ACTIVITY ▸ Reproduce verbatim all of the data given below, but do not carry over the images.

Saved data entries ▸
☆ ☆ ☆

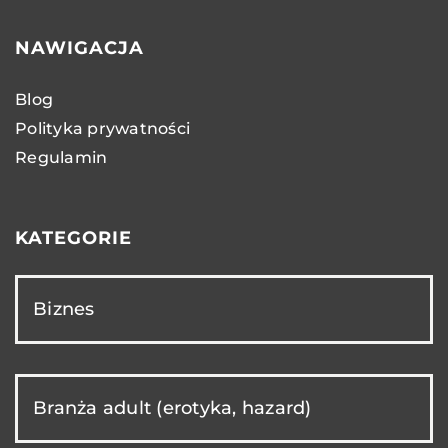
NAWIGACJA
Blog
Polityka prywatności
Regulamin
KATEGORIE
Biznes
Branża adult (erotyka, hazard)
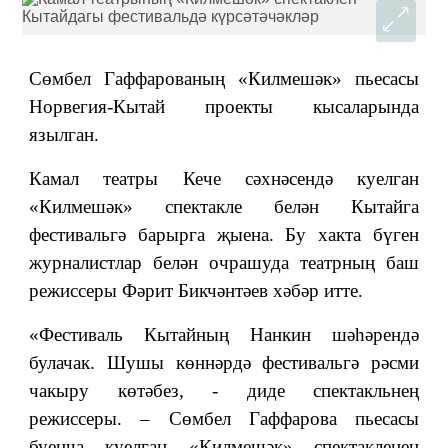
Сөмбел Гаффарованың «Килмешәк» пьесасы
Норвегия-Кытай проекты кысаларында
язылган.
Камал театры Кече сәхнәсендә куелган
«Килмешәк» спектакле белән Кытайга
фестивальгә барырга җыена. Бу хакта бүген
журналистлар белән очрашуда театрның баш
режиссеры Фәрит Бикчәнтәев хәбәр итте.
«Фестиваль Кытайның Нанкин шәһәрендә
булачак. Шушы көннәрдә фестивальгә рәсми
чакыру көтәбез, - диде спектакльнең
режиссеры. – Сөмбел Гаффарова пьесасы
буенча куелган «Килмешәк» спектакленең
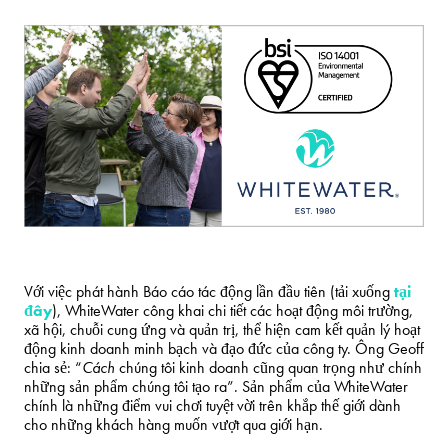
Với việc phát hành Báo cáo tác động lần đầu tiên (tải xuống
tại
đây
), WhiteWater công khai chi tiết các hoạt động môi trường,
xã hội, chuỗi cung ứng và quản trị, thể hiện cam kết quản lý hoạt
động kinh doanh minh bạch và đạo đức của công ty. Ông Geoff
chia sẻ: “
Cách
chúng tôi kinh doanh cũng quan trọng như chính
những sản phẩm chúng tôi tạo ra”. Sản phẩm của WhiteWater
chính là những điểm vui chơi tuyệt vời trên khắp thế giới dành
cho những khách hàng muốn vượt qua giới hạn.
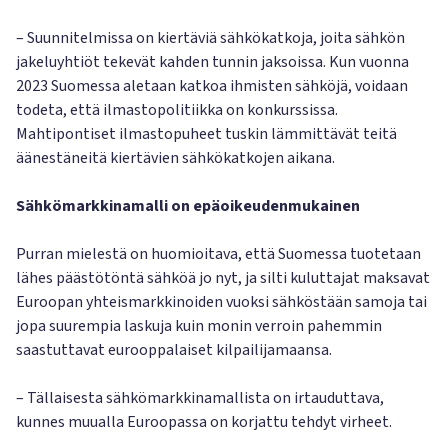
– Suunnitelmissa on kiertäviä sähkökatkoja, joita sähkön
jakeluyhtiöt tekevät kahden tunnin jaksoissa. Kun vuonna
2023 Suomessa aletaan katkoa ihmisten sähköjä, voidaan
todeta, että ilmastopolitiikka on konkurssissa.
Mahtipontiset ilmastopuheet tuskin lämmittävät teitä
äänestäneitä kiertävien sähkökatkojen aikana.
Sähkömarkkinamalli on epäoikeudenmukainen
Purran mielestä on huomioitava, että Suomessa tuotetaan
lähes päästötöntä sähköä jo nyt, ja silti kuluttajat maksavat
Euroopan yhteismarkkinoiden vuoksi sähköstään samoja tai
jopa suurempia laskuja kuin monin verroin pahemmin
saastuttavat eurooppalaiset kilpailijamaansa.
– Tällaisesta sähkömarkkinamallista on irtauduttava,
kunnes muualla Euroopassa on korjattu tehdyt virheet.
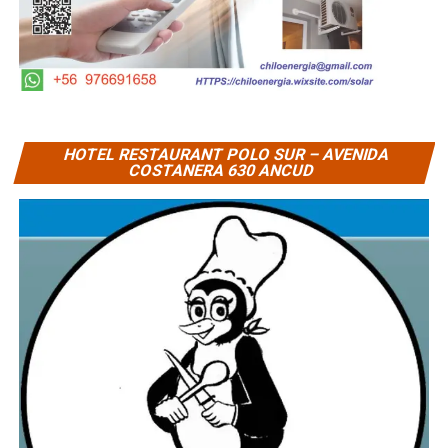
HOTEL RESTAURANT POLO SUR – AVENIDA
COSTANERA 630 ANCUD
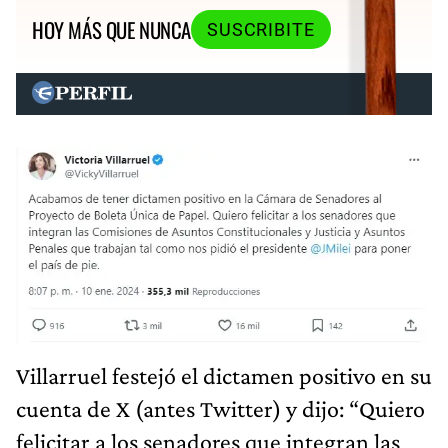
HOY MÁS QUE NUNCA
SUSCRIBITE
Villarruel festejó el dictamen positivo en su
cuenta de X (antes Twitter) y dijo: “Quiero
felicitar a los senadores que integran las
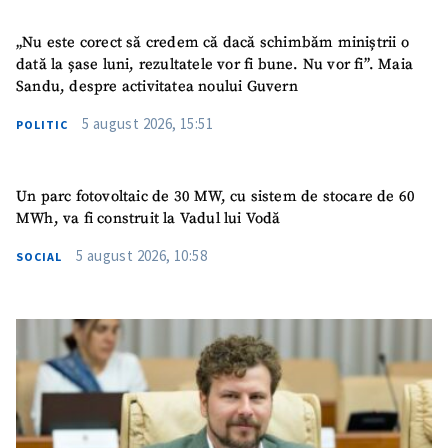
Nume
+ Numele meu
„Nu este corect să credem că dacă schimbăm miniștrii o
dată la șase luni, rezultatele vor fi bune. Nu vor fi”. Maia
Email
+ Emailul meu
Sandu, despre activitatea noului Guvern
5 august 2026, 15:51
POLITIC
Telefon
+ Telefon personal
Am citit și sunt de
acord cu
politica de
Un parc fotovoltaic de 30 MW, cu sistem de stocare de 60
confidențialitate
.
MWh, va fi construit la Vadul lui Vodă
5 august 2026, 10:58
SOCIAL
TRIMITE ȘTIREA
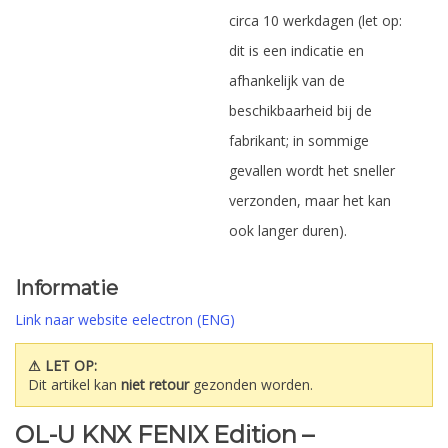
circa 10 werkdagen (let op:
dit is een indicatie en
afhankelijk van de
beschikbaarheid bij de
fabrikant; in sommige
gevallen wordt het sneller
verzonden, maar het kan
ook langer duren).
Informatie
Link naar website eelectron (ENG)
⚠ LET OP:
Dit artikel kan
niet retour
gezonden worden.
OL-U KNX FENIX Edition –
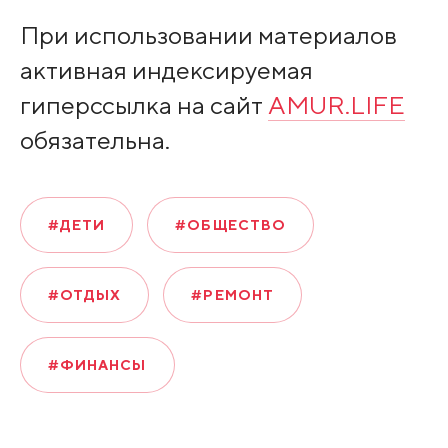
При использовании материалов
активная индексируемая
гиперссылка на сайт
AMUR.LIFE
обязательна.
#ДЕТИ
#ОБЩЕСТВО
#ОТДЫХ
#РЕМОНТ
#ФИНАНСЫ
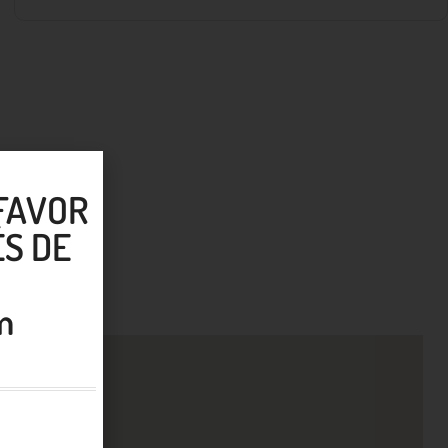
 FAVOR
S DE
m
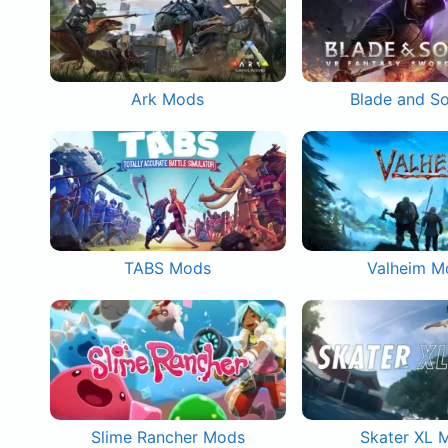
Ark Mods
Blade and S
TABS Mods
Valheim M
Slime Rancher Mods
Skater XL 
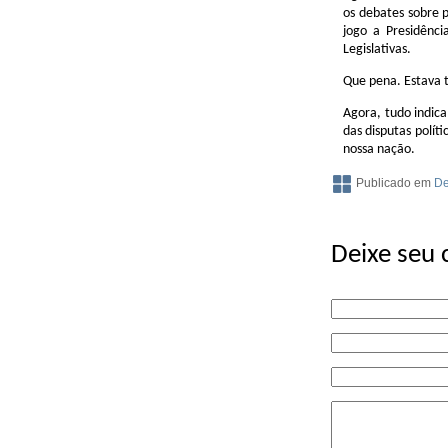
os debates sobre p
jogo a Presidênc
Legislativas.
Que pena. Estava 
Agora, tudo indica
das disputas polít
nossa nação.
Publicado em
De
Deixe seu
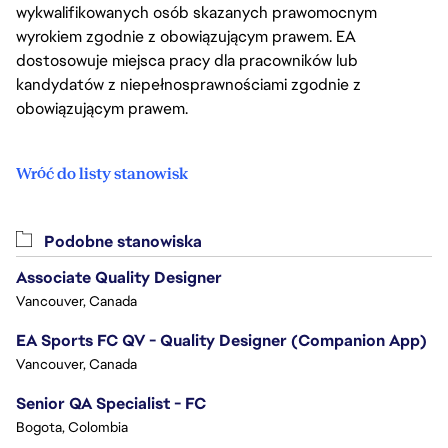
wykwalifikowanych osób skazanych prawomocnym
wyrokiem zgodnie z obowiązującym prawem. EA
dostosowuje miejsca pracy dla pracowników lub
kandydatów z niepełnosprawnościami zgodnie z
obowiązującym prawem.
Wróć do listy stanowisk
Podobne stanowiska
Associate Quality Designer
Vancouver, Canada
EA Sports FC QV - Quality Designer (Companion App)
Vancouver, Canada
Senior QA Specialist - FC
Bogota, Colombia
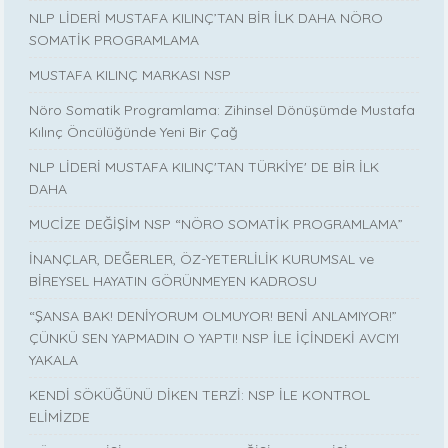
NLP LİDERİ MUSTAFA KILINÇ’TAN BİR İLK DAHA NÖRO
SOMATİK PROGRAMLAMA
MUSTAFA KILINÇ MARKASI NSP
Nöro Somatik Programlama: Zihinsel Dönüşümde Mustafa
Kılınç Öncülüğünde Yeni Bir Çağ
NLP LİDERİ MUSTAFA KILINÇ'TAN TÜRKİYE' DE BİR İLK
DAHA
MUCİZE DEĞİŞİM NSP “NÖRO SOMATİK PROGRAMLAMA”
İNANÇLAR, DEĞERLER, ÖZ-YETERLİLİK KURUMSAL ve
BİREYSEL HAYATIN GÖRÜNMEYEN KADROSU
“ŞANSA BAK! DENİYORUM OLMUYOR! BENİ ANLAMIYOR!”
ÇÜNKÜ SEN YAPMADIN O YAPTI! NSP İLE İÇİNDEKİ AVCIYI
YAKALA
KENDİ SÖKÜĞÜNÜ DİKEN TERZİ: NSP İLE KONTROL
ELİMİZDE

☆ ☆ ☆

YOUR SOLUTION ▸
NAWIGACJA
Blog
Polityka prywatności
Regulamin
KATEGORIE
Biznes
Branża adult (erotyka, hazard)
Сөмбел Гаффарованың «Килмешәк» пьесасы
Норвегия-Кытай проекты кысаларында
язылган.
Камал театры Кече сәхнәсендә куелган
«Килмешәк» спектакле белән Кытайга
фестивальгә барырга җыена. Бу хакта бүген
журналистлар белән очрашуда театрның баш
режиссеры Фәрит Бикчәнтәев хәбәр итте.
«Фестиваль Кытайның Нанкин шәһәрендә
булачак. Шушы көннәрдә фестивальгә рәсми
чакыру көтәбез, - диде спектакльнең
режиссеры. – Сөмбел Гаффарова пьесасы
буенча куелган «Килмешәк» спектакленең
Với việc phát hành Báo cáo tác động lần đầu tiên (tải xuống
tại
đây
), WhiteWater công khai chi tiết các hoạt động môi trường,
xã hội, chuỗi cung ứng và quản trị, thể hiện cam kết quản lý hoạt
động kinh doanh minh bạch và đạo đức của công ty. Ông Geoff
chia sẻ: “
Cách
chúng tôi kinh doanh cũng quan trọng như chính
những sản phẩm chúng tôi tạo ra”. Sản phẩm của WhiteWater
chính là những điểm vui chơi tuyệt vời trên khắp thế giới dành
cho những khách hàng muốn vượt qua giới hạn.
– Suunnitelmissa on kiertäviä sähkökatkoja, joita sähkön
jakeluyhtiöt tekevät kahden tunnin jaksoissa. Kun vuonna
2023 Suomessa aletaan katkoa ihmisten sähköjä, voidaan
todeta, että ilmastopolitiikka on konkurssissa.
Mahtipontiset ilmastopuheet tuskin lämmittävät teitä
äänestäneitä kiertävien sähkökatkojen aikana.
Sähkömarkkinamalli on epäoikeudenmukainen
Purran mielestä on huomioitava, että Suomessa tuotetaan
lähes päästötöntä sähköä jo nyt, ja silti kuluttajat maksavat
Euroopan yhteismarkkinoiden vuoksi sähköstään samoja tai
jopa suurempia laskuja kuin monin verroin pahemmin
saastuttavat eurooppalaiset kilpailijamaansa.
– Tällaisesta sähkömarkkinamallista on irtauduttava,
kunnes muualla Euroopassa on korjattu tehdyt virheet.
HOTEL RESTAURANT POLO SUR – AVENIDA
COSTANERA 630 ANCUD
HOY MÁS QUE NUNCA
SUSCRIBITE
Villarruel festejó el dictamen positivo en su
cuenta de X (antes Twitter) y dijo: “Quiero
felicitar a los senadores que integran las
Nume
+ Numele meu
„Nu este corect să credem că dacă schimbăm miniștrii o
dată la șase luni, rezultatele vor fi bune. Nu vor fi”. Maia
Email
+ Emailul meu
Sandu, despre activitatea noului Guvern
5 august 2026, 15:51
POLITIC
Telefon
+ Telefon personal
Am citit și sunt de
acord cu
politica de
Un parc fotovoltaic de 30 MW, cu sistem de stocare de 60
confidențialitate
.
MWh, va fi construit la Vadul lui Vodă
5 august 2026, 10:58
SOCIAL
TRIMITE ȘTIREA
circa 10 werkdagen (let op:
dit is een indicatie en
afhankelijk van de
beschikbaarheid bij de
fabrikant; in sommige
gevallen wordt het sneller
verzonden, maar het kan
ook langer duren).
Informatie
Link naar website eelectron (ENG)
⚠ LET OP:
Dit artikel kan
niet retour
gezonden worden.
OL-U KNX FENIX Edition –
При использовании материалов
активная индексируемая
гиперссылка на сайт
AMUR.LIFE
обязательна.
#ДЕТИ
#ОБЩЕСТВО
#ОТДЫХ
#РЕМОНТ
#ФИНАНСЫ
 FAVOR
S DE
m
Ark Mods
Blade and S
TABS Mods
Valheim M
Slime Rancher Mods
Skater XL 
os debates sobre p
jogo a Presidênc
Legislativas.
Que pena. Estava 
Agora, tudo indica
das disputas polít
nossa nação.
Publicado em
De
Deixe seu
wykwalifikowanych osób skazanych prawomocnym
wyrokiem zgodnie z obowiązującym prawem. EA
dostosowuje miejsca pracy dla pracowników lub
kandydatów z niepełnosprawnościami zgodnie z
obowiązującym prawem.
Wróć do listy stanowisk
Podobne stanowiska
Associate Quality Designer
Vancouver, Canada
EA Sports FC QV - Quality Designer (Companion App)
Vancouver, Canada
Senior QA Specialist - FC
Bogota, Colombia
NLP LİDERİ MUSTAFA KILINÇ’TAN BİR İLK DAHA NÖRO
SOMATİK PROGRAMLAMA
MUSTAFA KILINÇ MARKASI NSP
Nöro Somatik Programlama: Zihinsel Dönüşümde Mustafa
Kılınç Öncülüğünde Yeni Bir Çağ
NLP LİDERİ MUSTAFA KILINÇ'TAN TÜRKİYE' DE BİR İLK
DAHA
MUCİZE DEĞİŞİM NSP “NÖRO SOMATİK PROGRAMLAMA”
İNANÇLAR, DEĞERLER, ÖZ-YETERLİLİK KURUMSAL ve
BİREYSEL HAYATIN GÖRÜNMEYEN KADROSU
“ŞANSA BAK! DENİYORUM OLMUYOR! BENİ ANLAMIYOR!”
ÇÜNKÜ SEN YAPMADIN O YAPTI! NSP İLE İÇİNDEKİ AVCIYI
YAKALA
KENDİ SÖKÜĞÜNÜ DİKEN TERZİ: NSP İLE KONTROL
ELİMİZDE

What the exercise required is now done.